The Scaggs were among the hundreds of people who have visited the club's headquarters at 440 Nelson St. for the annual open house since it began Dec. 11. Vice President Bill Robinson said 556 people jammed the building the day after Christmas.
The club's doors will be open to the public again from noon to 5 p.m. Sunday.
Joshua Lionel Cowen started the company - Lionel - that most people identify with the model train hobby at the dawn of the 20th century, said club member John Stamm. His own collection includes hefty standard-gauge pieces that date to the early 1920s, including Lionel and Ives, a competitor that Lionel later bought, he said.
One 1923 engine is totally original and still runs, Stamm said. It can be an expensive passion, however, with coaches he bought in 1965 for $15 going for $250 or more today, he said.
"I haven't bought any like that in a long, long, long time," said the retired pastor, who now spends more of his efforts on restoring vintage pieces. Stamm said he once owned 75 locomotives, "but I didn't know that until my wife counted them."
There are more than 5,000 pieces of standard, G, H, HO and N gauge model railroad locomotives and rolling stock at the headquarters, Robinson said.
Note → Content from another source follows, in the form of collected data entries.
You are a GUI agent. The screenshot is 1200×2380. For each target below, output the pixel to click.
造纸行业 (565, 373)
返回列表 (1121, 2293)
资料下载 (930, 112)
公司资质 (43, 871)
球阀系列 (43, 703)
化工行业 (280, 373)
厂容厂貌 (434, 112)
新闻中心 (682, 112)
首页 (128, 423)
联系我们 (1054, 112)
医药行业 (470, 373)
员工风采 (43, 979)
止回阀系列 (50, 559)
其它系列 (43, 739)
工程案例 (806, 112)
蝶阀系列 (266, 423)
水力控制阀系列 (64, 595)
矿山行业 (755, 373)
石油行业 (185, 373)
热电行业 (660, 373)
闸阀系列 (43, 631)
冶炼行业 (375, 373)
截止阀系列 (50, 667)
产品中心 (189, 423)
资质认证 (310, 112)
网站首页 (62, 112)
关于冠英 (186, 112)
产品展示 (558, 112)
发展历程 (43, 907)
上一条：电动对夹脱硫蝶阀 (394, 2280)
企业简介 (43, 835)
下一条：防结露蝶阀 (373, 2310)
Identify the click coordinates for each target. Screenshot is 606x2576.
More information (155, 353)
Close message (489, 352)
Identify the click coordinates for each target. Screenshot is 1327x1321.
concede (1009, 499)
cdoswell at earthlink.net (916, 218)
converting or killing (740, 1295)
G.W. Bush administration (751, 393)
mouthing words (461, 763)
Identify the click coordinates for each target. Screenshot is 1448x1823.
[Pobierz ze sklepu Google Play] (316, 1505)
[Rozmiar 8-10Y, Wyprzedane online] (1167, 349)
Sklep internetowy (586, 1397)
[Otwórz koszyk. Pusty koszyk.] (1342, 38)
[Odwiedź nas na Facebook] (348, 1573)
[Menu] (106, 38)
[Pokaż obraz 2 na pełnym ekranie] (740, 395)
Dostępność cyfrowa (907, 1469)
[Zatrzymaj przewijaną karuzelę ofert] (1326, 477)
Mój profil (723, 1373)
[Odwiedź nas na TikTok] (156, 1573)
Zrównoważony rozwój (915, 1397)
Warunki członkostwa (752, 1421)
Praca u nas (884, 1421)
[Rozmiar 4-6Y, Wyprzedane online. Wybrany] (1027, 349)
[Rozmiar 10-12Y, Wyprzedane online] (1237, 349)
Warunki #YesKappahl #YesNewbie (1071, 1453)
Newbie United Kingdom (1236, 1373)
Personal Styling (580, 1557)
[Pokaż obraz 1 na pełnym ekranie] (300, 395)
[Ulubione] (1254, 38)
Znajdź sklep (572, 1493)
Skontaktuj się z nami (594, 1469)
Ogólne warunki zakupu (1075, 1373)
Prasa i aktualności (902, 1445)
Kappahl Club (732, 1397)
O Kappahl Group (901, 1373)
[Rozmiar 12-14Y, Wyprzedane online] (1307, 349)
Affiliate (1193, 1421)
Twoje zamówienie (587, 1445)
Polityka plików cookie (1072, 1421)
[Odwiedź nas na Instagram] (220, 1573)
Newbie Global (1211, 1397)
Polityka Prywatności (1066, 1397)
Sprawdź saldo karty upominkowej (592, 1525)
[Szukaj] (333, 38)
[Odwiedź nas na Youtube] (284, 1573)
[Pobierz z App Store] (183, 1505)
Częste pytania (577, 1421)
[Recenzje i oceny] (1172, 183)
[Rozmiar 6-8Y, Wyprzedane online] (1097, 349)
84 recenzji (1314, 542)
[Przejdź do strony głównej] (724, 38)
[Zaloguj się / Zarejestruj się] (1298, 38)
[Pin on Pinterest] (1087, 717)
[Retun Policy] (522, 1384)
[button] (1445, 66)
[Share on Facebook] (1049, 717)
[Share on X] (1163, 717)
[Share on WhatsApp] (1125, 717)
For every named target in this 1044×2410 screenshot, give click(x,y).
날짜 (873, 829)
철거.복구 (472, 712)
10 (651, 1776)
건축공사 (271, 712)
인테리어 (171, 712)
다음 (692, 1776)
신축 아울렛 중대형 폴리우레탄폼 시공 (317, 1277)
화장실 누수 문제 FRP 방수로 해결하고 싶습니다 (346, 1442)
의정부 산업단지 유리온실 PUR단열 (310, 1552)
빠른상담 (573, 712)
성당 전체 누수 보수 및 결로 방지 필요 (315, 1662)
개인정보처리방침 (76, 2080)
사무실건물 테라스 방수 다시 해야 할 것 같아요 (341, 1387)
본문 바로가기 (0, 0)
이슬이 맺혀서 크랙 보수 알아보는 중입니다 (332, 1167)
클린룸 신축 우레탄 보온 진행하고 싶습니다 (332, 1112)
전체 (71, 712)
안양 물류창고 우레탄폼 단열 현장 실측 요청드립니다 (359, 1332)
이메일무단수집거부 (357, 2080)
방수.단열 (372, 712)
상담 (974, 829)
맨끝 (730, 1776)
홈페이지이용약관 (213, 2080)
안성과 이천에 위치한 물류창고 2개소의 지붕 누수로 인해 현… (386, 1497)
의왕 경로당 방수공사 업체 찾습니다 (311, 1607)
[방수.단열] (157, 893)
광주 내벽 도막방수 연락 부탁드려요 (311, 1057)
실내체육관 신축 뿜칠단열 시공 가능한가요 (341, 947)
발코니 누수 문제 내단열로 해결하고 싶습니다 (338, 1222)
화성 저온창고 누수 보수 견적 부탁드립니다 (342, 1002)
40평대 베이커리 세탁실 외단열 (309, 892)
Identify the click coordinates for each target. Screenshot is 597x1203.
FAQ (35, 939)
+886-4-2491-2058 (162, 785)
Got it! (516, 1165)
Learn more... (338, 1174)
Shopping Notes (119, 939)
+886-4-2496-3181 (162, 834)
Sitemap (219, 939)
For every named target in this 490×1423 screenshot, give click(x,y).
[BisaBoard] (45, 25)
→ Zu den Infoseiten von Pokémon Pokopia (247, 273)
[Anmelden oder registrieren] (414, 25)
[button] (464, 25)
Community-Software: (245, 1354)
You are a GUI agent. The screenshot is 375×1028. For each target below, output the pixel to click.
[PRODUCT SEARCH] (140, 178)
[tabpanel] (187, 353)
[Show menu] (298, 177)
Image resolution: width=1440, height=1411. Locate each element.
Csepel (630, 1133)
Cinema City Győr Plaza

The engines, freight cars, oil cars, coal cars, flat cars and little red cabooses run along more than 50 scale miles of track, he said.
"In actual feet, there's more than half a mile of track," said Robinson, whose club will mark its 10th anniversary in April.
While members enjoy collecting and running model trains, much of their efforts and imagination go into the layouts. Club president John Norris said building one can take months, but the creators might tinker with them for years "to get it to where you want it to be."
Some of the more fanciful layouts have trains passing through sets inspired by the "Jurassic Park" and "Harry Potter" film series.
"We do bias this whole thing toward kids at Christmastime," Norris said.